Прямо из снега к нему тянулись скрюченные пальцы, словно прося чего-то.
— Ой, неужто русские люди?! Родные!!
Ратибор стремительно обернулся. Расслабился, нельзя так.
С высокой густой сосны сползало, трясясь, существо необычного вида. Витязь даже не сразу признал в нём человека. Обмотанное пучками жухлой подснежной травы, оно напоминало не то лешего, не то громадную ожившую мочалку.
— Родненькие… — человек оставил попытки слезть с дерева и рухнул в снег кулём. Видимо, не удержали руки-ноги.
— Ты кто таков, дядя?
Но человек уже потерял сознание.
— …Не стали нас рубить поганые. Раздели до нитки, даже лапти с онучами сняли. Я ему говорю — лапти-то вам зачем, окаянные? Помёрзнут люди в лесу нагишом. А нехристь знай смеётся — зверям, мол, одёжа не положена, так проживёте. И ускакали. Жива с Иваном ладились огонь добыть, да не сумели. Ну, сбились мы в кучу, ровно овцы, да только босиком по снегу недалече уйдёшь. Только тут меня надоумило снег грести, траву с-под снега вытаскивать да вязать. Люди, кричу, делай как я! Да никто уж не движется, сомлели. Ну и помёрзли все. А тут волки. Едва на дерево забрался…
Бородатый мужик трясся, закутанный в меховую полость, кою Ратибор использовал для спанья в снегу. Огонь разводить Ратибор не стал, темно ещё, да и место не очень… Хотя этому бедолаге сейчас всего нужнее огонь был бы.
И только тут до Ратибора дошло.
— Погоди. С тобой татарва по-русски говорил?
— Нет, господине. Это я малость по-ихнему понимаю. Я толмачом был у купцов, немало языков уразумел. Меня и поганые с собой возили, да я сбежал от ихней службы.
— Пошто сбежал?
Мужик посопел.
— Сил нету смотреть, как они над русским людом изгаляются. Нельзя служить царю Ироду, так в Писании сказано.

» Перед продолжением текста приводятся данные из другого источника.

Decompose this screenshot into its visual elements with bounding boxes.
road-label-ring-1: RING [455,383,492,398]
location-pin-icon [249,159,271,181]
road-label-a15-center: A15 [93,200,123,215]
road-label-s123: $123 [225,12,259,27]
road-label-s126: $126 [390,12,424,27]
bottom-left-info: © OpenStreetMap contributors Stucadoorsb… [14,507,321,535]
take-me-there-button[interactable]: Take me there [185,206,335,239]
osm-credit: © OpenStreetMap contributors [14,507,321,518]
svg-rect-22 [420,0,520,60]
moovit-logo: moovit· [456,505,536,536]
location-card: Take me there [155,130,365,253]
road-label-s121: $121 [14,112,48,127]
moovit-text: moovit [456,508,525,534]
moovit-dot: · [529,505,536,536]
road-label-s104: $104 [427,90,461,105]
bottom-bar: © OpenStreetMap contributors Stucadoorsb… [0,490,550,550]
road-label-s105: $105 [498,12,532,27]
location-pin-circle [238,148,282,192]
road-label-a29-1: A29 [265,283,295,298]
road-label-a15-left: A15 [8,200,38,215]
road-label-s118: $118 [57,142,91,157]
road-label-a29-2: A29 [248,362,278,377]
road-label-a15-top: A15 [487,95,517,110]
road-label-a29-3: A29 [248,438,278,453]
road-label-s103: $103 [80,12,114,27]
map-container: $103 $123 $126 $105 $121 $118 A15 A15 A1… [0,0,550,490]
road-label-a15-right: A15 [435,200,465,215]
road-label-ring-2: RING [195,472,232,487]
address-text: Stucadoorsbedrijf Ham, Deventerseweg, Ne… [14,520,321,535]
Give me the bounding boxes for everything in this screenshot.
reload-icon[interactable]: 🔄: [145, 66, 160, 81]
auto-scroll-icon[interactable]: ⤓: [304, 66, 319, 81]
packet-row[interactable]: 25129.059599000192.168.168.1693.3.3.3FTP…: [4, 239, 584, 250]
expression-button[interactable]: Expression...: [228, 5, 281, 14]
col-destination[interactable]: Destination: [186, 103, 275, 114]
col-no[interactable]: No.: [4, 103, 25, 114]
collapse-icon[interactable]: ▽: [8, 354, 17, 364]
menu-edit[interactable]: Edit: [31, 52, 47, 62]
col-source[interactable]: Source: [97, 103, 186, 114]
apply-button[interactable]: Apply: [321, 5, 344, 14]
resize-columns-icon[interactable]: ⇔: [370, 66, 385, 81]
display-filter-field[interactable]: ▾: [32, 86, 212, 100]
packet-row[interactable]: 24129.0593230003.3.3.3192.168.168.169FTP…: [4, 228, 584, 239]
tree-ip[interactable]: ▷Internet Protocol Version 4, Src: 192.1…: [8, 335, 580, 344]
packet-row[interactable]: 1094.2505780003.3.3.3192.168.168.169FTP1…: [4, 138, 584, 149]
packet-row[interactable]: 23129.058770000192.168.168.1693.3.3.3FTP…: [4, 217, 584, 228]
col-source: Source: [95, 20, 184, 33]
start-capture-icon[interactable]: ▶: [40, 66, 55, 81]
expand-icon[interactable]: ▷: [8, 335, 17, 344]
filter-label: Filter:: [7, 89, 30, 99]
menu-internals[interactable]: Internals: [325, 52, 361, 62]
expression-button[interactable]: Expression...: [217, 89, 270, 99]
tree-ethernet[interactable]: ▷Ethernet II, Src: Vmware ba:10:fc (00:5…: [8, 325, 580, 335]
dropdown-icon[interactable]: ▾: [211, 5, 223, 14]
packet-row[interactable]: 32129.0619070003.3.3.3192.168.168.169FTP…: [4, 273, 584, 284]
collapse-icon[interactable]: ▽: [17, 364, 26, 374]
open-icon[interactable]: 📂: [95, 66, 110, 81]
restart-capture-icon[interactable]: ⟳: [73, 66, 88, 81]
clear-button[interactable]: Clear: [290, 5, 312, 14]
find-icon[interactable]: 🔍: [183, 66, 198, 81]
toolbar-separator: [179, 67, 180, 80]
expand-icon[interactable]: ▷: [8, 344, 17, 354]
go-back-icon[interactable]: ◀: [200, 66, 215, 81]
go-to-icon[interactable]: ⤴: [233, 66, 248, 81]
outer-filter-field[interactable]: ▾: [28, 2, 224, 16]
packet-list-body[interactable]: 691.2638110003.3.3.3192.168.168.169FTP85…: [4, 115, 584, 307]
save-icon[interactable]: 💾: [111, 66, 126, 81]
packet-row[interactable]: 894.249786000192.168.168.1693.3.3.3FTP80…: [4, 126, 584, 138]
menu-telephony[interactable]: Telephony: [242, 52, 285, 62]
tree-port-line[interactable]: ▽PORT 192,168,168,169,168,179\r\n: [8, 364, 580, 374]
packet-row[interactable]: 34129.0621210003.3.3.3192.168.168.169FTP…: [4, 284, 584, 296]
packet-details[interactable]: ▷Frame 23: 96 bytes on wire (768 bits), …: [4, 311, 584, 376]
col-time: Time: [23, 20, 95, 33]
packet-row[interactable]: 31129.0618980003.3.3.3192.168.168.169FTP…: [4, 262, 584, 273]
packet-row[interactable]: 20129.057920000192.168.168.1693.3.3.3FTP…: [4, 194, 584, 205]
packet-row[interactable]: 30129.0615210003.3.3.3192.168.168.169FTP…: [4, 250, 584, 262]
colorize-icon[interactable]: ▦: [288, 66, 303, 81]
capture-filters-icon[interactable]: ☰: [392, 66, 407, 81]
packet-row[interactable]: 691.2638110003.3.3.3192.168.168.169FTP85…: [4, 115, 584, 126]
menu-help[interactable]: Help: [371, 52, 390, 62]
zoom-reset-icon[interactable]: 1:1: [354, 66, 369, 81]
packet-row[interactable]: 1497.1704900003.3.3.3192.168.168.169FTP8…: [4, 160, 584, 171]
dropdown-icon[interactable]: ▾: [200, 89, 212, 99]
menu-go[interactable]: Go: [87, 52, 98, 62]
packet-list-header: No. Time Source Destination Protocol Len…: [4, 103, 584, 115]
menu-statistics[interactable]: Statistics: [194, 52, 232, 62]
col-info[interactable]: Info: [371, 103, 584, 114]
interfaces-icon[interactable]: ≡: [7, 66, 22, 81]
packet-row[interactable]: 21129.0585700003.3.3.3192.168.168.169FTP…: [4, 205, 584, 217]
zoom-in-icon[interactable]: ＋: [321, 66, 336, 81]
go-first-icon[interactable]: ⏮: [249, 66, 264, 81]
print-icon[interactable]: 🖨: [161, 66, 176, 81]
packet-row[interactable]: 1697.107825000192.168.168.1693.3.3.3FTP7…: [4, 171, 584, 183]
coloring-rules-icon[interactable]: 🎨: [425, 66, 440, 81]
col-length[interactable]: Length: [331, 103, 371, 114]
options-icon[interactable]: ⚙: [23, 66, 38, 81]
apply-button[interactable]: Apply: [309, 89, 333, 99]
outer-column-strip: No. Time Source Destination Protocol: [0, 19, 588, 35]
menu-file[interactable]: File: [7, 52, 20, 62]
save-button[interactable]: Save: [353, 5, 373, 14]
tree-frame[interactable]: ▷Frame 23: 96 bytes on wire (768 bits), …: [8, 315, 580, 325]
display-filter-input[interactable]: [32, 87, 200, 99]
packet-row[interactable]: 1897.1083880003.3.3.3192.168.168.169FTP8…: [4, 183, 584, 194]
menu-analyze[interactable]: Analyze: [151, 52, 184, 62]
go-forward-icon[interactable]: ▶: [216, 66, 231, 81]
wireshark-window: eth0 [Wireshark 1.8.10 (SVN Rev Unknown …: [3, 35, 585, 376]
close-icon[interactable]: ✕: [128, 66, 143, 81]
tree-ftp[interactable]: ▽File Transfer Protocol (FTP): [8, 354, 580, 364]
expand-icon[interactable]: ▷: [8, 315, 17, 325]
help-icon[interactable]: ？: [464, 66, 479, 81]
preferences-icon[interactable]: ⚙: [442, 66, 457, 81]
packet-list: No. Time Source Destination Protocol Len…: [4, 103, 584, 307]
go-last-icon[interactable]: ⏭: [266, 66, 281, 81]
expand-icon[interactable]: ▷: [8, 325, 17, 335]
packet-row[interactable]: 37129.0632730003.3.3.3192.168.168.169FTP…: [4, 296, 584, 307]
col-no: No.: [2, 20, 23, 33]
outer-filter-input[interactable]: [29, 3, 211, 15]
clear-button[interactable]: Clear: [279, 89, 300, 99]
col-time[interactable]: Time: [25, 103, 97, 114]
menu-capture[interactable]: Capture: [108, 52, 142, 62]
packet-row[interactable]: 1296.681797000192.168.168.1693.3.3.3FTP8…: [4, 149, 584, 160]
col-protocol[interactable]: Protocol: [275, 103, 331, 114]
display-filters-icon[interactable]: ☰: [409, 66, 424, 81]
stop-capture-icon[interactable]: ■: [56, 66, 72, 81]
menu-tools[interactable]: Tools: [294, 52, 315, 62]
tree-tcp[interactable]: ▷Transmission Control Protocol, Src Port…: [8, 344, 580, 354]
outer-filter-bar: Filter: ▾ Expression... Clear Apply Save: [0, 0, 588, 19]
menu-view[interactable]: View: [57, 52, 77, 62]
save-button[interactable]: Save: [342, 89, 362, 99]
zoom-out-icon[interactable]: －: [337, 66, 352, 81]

— Ты, стало быть, и грамоте учён?
— И не токмо русской, господин.
Цены нет такому человеку. И вот, поди ж ты, сидит на сосне, голый, спасаясь от волков. Ещё бы чуть, и конец. Вовремя подоспели.
— Как звать тебя?
— Кириллом окрестили. А прозваньем Синица. Я в духовные лица ладился, господине, да только попёрли меня…
— Дак ты расстрига никак?
— Так оно…
— За что расстригли-то?
— За прилюдное поношение иерархов церкви нашей святой, свершённое в пьяном и непотребном виде, господин мой. Токмо давненько было сие.
Однако что теперь делать? Бросать его тут на погибель нельзя никак. И с собой брать нельзя. Нет у них запасного коня.
— Возьмите… — робко попросил вдруг книжный человек, и такая мольба прозвучала в его голосе, что Ратибор закашлялся. С чего бы? — Возьмите, добрые люди. Не буду я вам обузой тяжкой. Княгиня- матушка…
— Откуда знаешь её? — перебил Ратибор
— Ниоткуда. Догадался я, витязь. Нешто я княгиню от купчихи альбо деревенской не отличу? Да тут дурень деревенский догадается, лишь на коней ваших глянуть.
— Из Ижеславца Рязанского мы — встряла вдруг княгиня — бывал в таком городе?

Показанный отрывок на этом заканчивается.